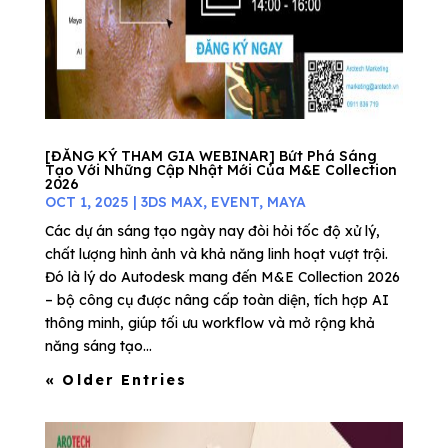
[ĐĂNG KÝ THAM GIA WEBINAR] Bứt Phá Sáng
Tạo Với Những Cập Nhật Mới Của M&E Collection
2026
OCT 1, 2025
|
3DS MAX
,
EVENT
,
MAYA
Các dự án sáng tạo ngày nay đòi hỏi tốc độ xử lý,
chất lượng hình ảnh và khả năng linh hoạt vượt trội.
Đó là lý do Autodesk mang đến M&E Collection 2026
– bộ công cụ được nâng cấp toàn diện, tích hợp AI
thông minh, giúp tối ưu workflow và mở rộng khả
năng sáng tạo...
« Older Entries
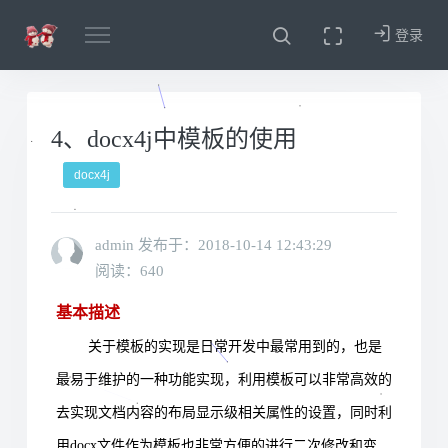
登录
4、docx4j中模板的使用
docx4j
admin 发布于：
2018-10-14 12:43:29
阅读：640
基本描述
关于模板的实现是日常开发中最常用到的，也是
最易于维护的一种功能实现，利用模板可以非常高效的
去实现文档内容的布局显示级相关属性的设置，同时利
用docx文件作为模板也非常方便的进行二次修改和变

Exercise requirements: Repeat the listing above up to and including the line with "Đó là lý do", starting from its first line. Drop any pictures.

Exercise answer:
[ĐĂNG KÝ THAM GIA WEBINAR] Bứt Phá Sáng
Tạo Với Những Cập Nhật Mới Của M&E Collection
2026
OCT 1, 2025
|
3DS MAX
,
EVENT
,
MAYA
Các dự án sáng tạo ngày nay đòi hỏi tốc độ xử lý,
chất lượng hình ảnh và khả năng linh hoạt vượt trội.
Đó là lý do Autodesk mang đến M&E Collection 2026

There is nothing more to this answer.